A taxi slowed down. Inside, Naomi told the driver to go to the train station.
"When will you arrive home?" Her husband asked.
"Two hours or so. I planned to return to the hotel, but after this encounter ... I want to come home. She'll leave again. Almost like dying twice, I suppose."
"It'll be for the best, I think."
"I didn't think it would hurt so much to talk with her. To see her like that. I wish you had come up to Seoul with me."

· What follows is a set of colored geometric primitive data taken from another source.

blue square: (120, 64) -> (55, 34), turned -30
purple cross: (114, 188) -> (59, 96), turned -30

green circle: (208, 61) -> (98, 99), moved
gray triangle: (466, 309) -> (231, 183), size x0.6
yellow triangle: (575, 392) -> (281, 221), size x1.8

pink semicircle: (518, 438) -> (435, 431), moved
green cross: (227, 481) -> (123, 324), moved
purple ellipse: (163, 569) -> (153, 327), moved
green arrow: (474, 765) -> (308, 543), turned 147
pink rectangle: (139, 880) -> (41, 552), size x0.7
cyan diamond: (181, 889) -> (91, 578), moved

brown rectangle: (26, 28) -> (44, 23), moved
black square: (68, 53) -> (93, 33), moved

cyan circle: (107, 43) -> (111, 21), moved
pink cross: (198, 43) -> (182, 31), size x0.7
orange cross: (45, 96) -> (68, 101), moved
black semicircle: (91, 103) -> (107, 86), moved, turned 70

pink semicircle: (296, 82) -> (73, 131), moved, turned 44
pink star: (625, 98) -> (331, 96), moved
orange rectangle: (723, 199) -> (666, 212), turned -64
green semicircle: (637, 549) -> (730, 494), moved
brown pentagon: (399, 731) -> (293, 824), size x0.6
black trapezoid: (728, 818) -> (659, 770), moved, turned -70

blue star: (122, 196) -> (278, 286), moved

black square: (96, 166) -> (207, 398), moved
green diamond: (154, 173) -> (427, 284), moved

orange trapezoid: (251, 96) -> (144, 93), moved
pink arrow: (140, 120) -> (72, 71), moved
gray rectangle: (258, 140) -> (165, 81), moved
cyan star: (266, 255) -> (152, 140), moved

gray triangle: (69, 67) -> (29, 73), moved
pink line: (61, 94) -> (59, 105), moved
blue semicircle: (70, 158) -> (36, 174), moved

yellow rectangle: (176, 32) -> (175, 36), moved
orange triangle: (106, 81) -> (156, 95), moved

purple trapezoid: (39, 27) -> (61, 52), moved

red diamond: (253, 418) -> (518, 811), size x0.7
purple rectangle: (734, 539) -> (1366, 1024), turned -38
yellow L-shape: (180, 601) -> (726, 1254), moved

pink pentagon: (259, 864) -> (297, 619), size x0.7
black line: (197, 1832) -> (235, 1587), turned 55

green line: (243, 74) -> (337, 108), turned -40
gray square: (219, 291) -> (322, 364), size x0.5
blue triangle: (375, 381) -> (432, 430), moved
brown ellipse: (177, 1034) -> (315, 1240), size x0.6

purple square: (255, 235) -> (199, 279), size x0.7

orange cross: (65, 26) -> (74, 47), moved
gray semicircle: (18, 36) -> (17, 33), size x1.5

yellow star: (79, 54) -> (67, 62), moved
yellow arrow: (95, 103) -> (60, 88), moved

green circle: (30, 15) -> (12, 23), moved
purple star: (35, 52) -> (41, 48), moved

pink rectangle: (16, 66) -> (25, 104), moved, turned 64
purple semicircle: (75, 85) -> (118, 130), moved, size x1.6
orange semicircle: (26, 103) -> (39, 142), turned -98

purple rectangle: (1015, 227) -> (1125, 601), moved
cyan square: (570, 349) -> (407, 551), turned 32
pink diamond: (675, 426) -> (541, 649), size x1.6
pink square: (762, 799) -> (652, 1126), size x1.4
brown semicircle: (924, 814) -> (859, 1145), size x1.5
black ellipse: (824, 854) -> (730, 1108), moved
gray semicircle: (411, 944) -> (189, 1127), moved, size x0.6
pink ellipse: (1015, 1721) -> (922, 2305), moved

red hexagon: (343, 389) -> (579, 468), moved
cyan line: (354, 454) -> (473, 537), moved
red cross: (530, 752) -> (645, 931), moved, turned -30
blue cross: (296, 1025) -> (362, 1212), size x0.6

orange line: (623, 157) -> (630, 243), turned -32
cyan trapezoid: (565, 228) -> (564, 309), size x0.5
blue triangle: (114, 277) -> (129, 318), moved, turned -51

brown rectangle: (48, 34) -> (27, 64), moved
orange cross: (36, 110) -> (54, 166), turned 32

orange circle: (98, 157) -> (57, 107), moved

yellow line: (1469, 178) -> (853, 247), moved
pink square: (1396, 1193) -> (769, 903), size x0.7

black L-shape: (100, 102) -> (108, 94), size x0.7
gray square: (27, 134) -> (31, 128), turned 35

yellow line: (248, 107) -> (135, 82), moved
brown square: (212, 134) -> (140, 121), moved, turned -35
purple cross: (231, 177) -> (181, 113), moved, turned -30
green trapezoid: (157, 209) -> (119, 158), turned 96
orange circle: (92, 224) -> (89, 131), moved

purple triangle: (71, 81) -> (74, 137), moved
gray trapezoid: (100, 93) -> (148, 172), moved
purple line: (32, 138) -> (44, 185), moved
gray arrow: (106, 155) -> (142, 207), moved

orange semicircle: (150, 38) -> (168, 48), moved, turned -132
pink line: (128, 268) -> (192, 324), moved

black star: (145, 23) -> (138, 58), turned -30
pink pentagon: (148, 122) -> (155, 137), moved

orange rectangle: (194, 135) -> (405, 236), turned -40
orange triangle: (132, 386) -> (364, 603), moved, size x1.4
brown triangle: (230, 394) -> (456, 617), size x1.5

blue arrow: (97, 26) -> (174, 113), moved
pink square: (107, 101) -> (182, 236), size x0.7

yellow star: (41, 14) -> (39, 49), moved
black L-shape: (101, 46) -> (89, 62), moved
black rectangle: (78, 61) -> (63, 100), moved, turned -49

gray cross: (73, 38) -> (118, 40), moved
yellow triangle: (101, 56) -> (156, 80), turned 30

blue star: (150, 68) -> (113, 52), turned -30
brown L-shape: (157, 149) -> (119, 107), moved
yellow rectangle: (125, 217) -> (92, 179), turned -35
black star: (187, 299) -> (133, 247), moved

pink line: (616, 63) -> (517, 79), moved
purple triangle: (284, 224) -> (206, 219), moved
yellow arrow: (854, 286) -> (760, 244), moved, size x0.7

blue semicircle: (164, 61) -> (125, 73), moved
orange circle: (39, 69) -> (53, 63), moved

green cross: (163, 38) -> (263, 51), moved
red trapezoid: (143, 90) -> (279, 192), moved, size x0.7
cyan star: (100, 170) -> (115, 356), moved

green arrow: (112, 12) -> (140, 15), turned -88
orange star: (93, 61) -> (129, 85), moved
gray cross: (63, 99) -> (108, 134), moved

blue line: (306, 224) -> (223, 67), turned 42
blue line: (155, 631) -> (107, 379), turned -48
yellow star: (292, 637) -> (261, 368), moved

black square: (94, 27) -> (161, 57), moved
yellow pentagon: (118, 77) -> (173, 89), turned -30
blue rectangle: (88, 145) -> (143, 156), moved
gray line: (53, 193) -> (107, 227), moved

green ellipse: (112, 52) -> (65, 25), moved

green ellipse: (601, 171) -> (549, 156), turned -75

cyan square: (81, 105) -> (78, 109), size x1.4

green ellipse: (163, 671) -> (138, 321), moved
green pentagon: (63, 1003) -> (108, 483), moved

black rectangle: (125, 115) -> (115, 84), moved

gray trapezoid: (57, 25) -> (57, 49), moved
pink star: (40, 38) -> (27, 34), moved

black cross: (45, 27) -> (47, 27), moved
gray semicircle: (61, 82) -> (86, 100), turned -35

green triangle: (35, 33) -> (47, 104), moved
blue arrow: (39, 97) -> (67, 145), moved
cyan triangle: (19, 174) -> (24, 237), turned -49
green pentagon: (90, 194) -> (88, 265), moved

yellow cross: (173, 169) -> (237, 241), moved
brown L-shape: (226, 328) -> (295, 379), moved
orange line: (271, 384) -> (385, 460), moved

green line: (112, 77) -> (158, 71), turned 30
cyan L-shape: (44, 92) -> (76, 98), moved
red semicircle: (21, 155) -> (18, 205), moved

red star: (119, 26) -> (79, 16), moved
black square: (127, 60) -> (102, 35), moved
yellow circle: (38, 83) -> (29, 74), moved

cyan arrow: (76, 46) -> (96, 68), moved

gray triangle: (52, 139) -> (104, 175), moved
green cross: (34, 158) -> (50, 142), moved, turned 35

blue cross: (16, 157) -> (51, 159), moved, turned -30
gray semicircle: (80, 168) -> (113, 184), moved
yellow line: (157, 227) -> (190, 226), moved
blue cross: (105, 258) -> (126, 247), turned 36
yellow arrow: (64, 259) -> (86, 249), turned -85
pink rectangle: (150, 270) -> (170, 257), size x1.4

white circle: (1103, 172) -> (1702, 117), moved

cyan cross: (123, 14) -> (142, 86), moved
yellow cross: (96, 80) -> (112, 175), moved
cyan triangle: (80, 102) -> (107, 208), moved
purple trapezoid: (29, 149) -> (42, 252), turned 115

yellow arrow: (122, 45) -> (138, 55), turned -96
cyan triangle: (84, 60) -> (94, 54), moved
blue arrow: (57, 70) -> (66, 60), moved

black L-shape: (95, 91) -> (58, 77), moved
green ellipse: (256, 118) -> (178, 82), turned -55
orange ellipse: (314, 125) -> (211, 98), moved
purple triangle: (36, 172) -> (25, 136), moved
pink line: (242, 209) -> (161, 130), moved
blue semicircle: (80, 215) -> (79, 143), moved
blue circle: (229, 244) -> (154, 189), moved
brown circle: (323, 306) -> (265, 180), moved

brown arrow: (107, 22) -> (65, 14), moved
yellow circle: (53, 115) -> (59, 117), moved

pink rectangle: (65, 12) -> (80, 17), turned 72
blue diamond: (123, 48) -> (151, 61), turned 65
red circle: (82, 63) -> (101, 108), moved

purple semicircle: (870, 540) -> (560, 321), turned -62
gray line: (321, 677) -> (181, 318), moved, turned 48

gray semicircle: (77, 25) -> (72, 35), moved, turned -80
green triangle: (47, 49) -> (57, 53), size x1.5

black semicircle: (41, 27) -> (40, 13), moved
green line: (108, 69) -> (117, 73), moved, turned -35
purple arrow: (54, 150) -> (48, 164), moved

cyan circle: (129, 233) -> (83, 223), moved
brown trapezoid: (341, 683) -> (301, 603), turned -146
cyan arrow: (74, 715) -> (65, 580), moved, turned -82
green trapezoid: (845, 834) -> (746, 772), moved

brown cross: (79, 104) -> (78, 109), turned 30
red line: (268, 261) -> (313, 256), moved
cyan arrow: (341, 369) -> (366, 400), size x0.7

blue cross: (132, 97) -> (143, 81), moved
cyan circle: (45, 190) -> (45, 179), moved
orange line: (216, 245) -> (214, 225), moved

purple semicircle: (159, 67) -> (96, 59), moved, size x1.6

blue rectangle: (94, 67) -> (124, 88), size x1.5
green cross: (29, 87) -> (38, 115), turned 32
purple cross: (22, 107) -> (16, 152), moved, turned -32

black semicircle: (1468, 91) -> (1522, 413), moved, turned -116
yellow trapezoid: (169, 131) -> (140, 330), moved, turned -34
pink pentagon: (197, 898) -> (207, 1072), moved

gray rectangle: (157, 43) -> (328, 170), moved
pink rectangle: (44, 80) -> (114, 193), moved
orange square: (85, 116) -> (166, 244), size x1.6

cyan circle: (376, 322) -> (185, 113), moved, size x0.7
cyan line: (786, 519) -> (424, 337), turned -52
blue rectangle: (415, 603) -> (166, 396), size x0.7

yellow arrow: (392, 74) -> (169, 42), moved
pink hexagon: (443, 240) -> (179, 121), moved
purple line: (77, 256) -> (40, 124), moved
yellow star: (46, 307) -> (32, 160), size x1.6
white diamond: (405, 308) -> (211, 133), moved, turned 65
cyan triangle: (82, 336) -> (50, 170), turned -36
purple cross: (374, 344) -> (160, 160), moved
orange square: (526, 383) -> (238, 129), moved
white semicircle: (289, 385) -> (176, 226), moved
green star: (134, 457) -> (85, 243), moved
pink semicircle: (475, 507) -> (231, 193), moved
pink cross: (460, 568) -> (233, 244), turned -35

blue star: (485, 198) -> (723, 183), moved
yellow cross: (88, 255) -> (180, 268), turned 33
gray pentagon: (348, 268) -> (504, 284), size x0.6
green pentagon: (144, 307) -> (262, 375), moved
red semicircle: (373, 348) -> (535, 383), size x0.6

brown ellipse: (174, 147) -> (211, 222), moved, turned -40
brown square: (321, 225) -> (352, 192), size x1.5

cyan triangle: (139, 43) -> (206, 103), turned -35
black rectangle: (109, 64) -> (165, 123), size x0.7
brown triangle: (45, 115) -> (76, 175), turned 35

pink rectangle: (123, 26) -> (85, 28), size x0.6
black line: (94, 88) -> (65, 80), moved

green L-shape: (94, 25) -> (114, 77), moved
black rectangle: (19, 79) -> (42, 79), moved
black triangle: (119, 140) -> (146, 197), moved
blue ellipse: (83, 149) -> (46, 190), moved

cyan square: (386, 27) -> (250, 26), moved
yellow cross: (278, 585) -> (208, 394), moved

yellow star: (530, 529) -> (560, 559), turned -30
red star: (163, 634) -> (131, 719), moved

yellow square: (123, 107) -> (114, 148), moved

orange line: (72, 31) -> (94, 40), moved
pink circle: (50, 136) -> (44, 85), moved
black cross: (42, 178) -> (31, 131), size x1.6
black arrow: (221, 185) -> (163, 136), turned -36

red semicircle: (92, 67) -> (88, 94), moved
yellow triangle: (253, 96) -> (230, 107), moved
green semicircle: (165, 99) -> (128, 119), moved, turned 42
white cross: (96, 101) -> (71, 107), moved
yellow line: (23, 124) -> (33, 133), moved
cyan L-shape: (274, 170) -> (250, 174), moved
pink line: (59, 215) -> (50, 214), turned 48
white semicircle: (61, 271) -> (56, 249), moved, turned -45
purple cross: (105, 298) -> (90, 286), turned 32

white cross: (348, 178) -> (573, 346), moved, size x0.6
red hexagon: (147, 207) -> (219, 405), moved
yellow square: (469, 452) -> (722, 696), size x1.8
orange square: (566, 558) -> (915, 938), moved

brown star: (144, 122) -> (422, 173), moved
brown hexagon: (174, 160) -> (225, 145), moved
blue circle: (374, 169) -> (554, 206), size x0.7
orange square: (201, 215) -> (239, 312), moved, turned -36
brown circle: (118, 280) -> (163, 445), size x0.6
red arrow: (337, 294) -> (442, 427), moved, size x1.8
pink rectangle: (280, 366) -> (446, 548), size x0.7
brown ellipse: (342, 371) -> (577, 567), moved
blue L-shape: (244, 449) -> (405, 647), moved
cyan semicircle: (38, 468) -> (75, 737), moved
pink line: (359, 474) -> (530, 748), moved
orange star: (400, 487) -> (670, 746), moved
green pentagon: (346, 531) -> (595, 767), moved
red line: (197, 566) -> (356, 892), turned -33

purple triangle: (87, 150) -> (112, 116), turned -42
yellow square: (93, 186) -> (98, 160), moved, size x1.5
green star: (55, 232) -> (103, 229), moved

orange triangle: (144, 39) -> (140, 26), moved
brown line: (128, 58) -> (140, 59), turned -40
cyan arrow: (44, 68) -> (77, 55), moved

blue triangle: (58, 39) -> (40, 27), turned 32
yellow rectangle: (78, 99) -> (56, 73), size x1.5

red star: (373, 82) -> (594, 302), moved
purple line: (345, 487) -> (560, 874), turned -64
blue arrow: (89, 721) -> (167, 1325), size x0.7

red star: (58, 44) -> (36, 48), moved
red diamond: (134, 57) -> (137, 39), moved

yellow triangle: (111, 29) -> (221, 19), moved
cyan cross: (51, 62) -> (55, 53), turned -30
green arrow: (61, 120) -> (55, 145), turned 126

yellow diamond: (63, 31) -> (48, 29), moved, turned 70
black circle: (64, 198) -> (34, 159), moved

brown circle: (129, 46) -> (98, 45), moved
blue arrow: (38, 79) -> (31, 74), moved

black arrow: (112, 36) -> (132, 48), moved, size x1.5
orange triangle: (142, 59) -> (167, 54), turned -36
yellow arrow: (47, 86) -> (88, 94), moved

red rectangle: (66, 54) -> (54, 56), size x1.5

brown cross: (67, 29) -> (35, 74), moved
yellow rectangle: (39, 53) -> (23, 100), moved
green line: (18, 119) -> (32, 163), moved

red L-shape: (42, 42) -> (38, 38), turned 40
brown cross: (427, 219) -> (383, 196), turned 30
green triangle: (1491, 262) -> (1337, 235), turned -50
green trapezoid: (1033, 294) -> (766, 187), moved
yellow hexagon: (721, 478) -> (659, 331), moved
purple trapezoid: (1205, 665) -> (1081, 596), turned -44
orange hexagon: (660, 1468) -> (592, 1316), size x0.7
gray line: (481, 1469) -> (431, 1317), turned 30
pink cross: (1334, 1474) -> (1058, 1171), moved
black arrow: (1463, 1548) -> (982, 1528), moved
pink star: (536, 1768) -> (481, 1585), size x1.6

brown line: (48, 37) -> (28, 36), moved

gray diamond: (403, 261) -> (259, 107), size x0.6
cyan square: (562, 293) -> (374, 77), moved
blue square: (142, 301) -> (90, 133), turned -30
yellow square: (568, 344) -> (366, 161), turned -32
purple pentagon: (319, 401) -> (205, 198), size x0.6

"I would have been a blithering idiot, Naomi. Neither of us needed that. You were always the sensible one who could handle anything that happened.” His voice cracked. He paused to collect himself. “Did you at least get a photograph?"
Naomi snorted. "Of course I did."
"Joo-won will pester you the entire trip home for that photo. Our grandson the scholar. He's to meet you at the train station."
"All right." Naomi fell silent. "She looked lost."
"No, mine. I could see her talking with a couple. How do you tell them that everything will change? They'll lose their ways, find a new life, and live it to the fullest extent. They'll have grandchildren and great-grandchildren? They'll laugh and cry. They will find love in the strangest ways. How do I tell a thirty-year-old woman this when she believes she's visiting Korea for a short holiday while her best friend finds herself?"
"Time travel is tricky, my dear. Mom always said that. Sometimes you roll well, and sometimes you flunk." He sighed. "But at least you got to see them both, one last time."
"Our lives are nearing their end, and theirs are just beginning."
"Take heart, my love. For them, we don't even exist yet, and one day, Mom will remember back to the day she talked with you, and smile. I think you gave her the strength to make it."
"That's enough then. Ah, I'm at the train station. I'll be home in a couple hours." She looked at her wristwatch. "Have you felt the world change? They just went through the painting."